The Competition and Markets Authority has said heat networks must be regulated following a seven month study into whether customers are getting the right level of protection.
Its analysis concluded that those supplied under many privately-run heat networks installed in blocks of flats or housing developments are getting poorer deals than those on standard gas and electricity tariffs, both in terms of price and service.
Currently, there is no regulator for this kind of supply, and the CMA is recommending that Ofgem is given the role - a move that would require new primary legislation to be introduced by the Government.
Back in May, the the CMA announced a similar view in its provisional findings from the study into heat networks - today's announcements confirms its final recommendations.
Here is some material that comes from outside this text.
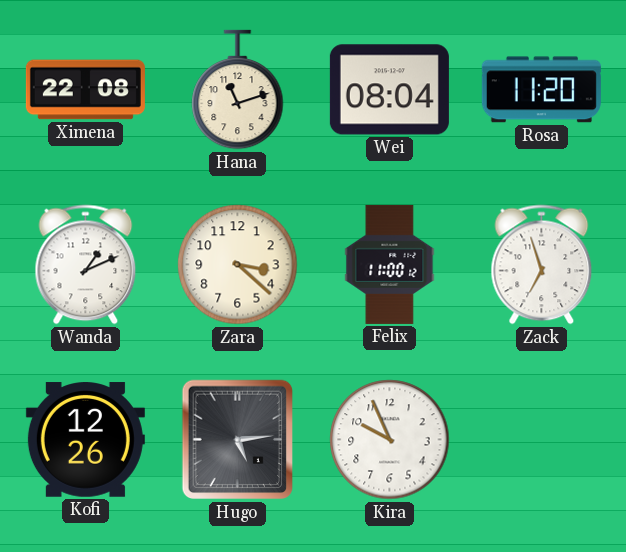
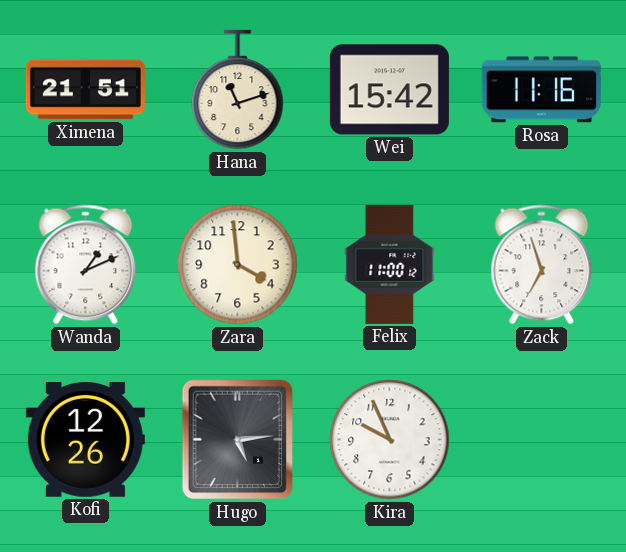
Ximena: 22:08 -> 21:51
Wei: 08:04 -> 15:42
Rosa: 11:20 -> 11:16
Zara: 3:22 -> 3:59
Currently, there are 450,000 homes supplied by 14,000 individual heat networks. These networks work by providing heat and hot water to individual homes from a central boiler through insulated pipes - rather than each home having its own boiler as is the case for those on a standard gas and electricity supply.
If you're on a heat network, you can't change your gas provider to cut costs, though you can still switch your electricity – see our Cheap Energy Club to do a comparison and see if you can save.
What were the CMA's findings?
The CMA undertook detailed analysis of heat networks and found that while many customers are receiving an efficient supply of heat and hot water at a similar price to those on a standard gas and electricity supply, with comparable service standards, some customers - mainly those on privately-run schemes - are experiencing much poorer outcomes.
On prices, it found that some networks offer poor value for money for heat and hot water, with unit prices and average bills varying massively between schemes. According to the CMA, higher prices were largely found at privately-operated schemes.
However, as prices vary considerably between schemes, it's tricky to get an accurate average for how much heat network customers pay, making it difficult to compare properly with standard gas and electricity prices.
On service, the CMA says the main concern is customer access to information about their heating, the frequency and content of bills, and consumer redress. The authority also found there's issues with accountability when problems do arise.
What does the CMA's recommend?
The CMA concluded that heat networks should be regulated by a public-sector body with powers to set future regulation, monitor compliance and enforce action against network operators that don't comply with any regulation.
Once established, the CMA recommends that the regulator should:
- Introduce consumer protection for all heat network customers so they get the same level of protection as customers on a standard gas and electricity supply.
- Tackle low levels of transparency so customers know they're being supplied under a heat network before moving in, and make sure there are clear agreements or contracts between customers and network operators.
- Make sure customers are aware what they're are paying - according to the CMA this is often unclear.
- Protect customers from poorly designed, built and operated networks by stopping developers using the cheapest options that meet planning regulations, but which end up costing customers more in the long run due to higher operation and maintenance costs.
The CMA also recommends that that the Department for Business, Energy & Industrial Strategy and Scottish Government should introduce a statutory framework that underpins regulation of all heat networks. This should:
- Be designed to ensure all heat network customers are protected. At a minimum, this protection should be the same as standard gas and electricity customers.
- Include price, quality of service, transparency and minimum technical standards.
- Give formal powers to a sector regulator to introduce regulation in these areas, and to monitor and enforce compliance.
The authority notes in its report that Ofgem - which regulates the standard gas and electricity market - would be well placed to take the role of regulator for heat networks.
I'm supplied by a heat network, how can I complain?
While the CMA has recommended regulation for the those on heat networks, this will take time to come in. In the meantime, the authority has published information on what to do if you have an issue.
It says that if you’re unhappy with the service or cost, first contact your supplier directly. It should provide you with a full breakdown of costs and how your bills are calculated, and there should be a clear complaints handling process (ask your freeholder or managing agent for your supplier details if you don’t have them).
The CMA also recommend you talk to your neighbours to see if they're facing similar problems - as collectively you will have more bargaining power with your supplier and you may be able to go through a Residents or Tenants Association.
You can also contact the Heat Trust - a voluntary scheme which promises certain consumer protection (though only a few providers are actually signed up to it) - for more information.
What does the CMA say?
CMA Chief Executive Andrea Coscelli, said: "With 14,000 heat networks supplying 450,000 people with heating across the UK, they can be an efficient and environmentally-friendly way for people to heat their homes.
"But there are problems with how some operate, especially for those in private housing. People must benefit from the same level of protection as those using gas or electricity, and not be penalised either by paying too much or receiving a poor-quality service.
"There is currently no regulator for this part of the energy sector – we think that is one of the key problems to be addressed and we recommend Ofgem is given this role."
Dermot Nolan, chief executive of Ofgem, said: "Our principal aim is to protect the interests of current and future energy consumers. We … agree that heat network customers should get the same level of protection as customers in the gas and electricity sectors."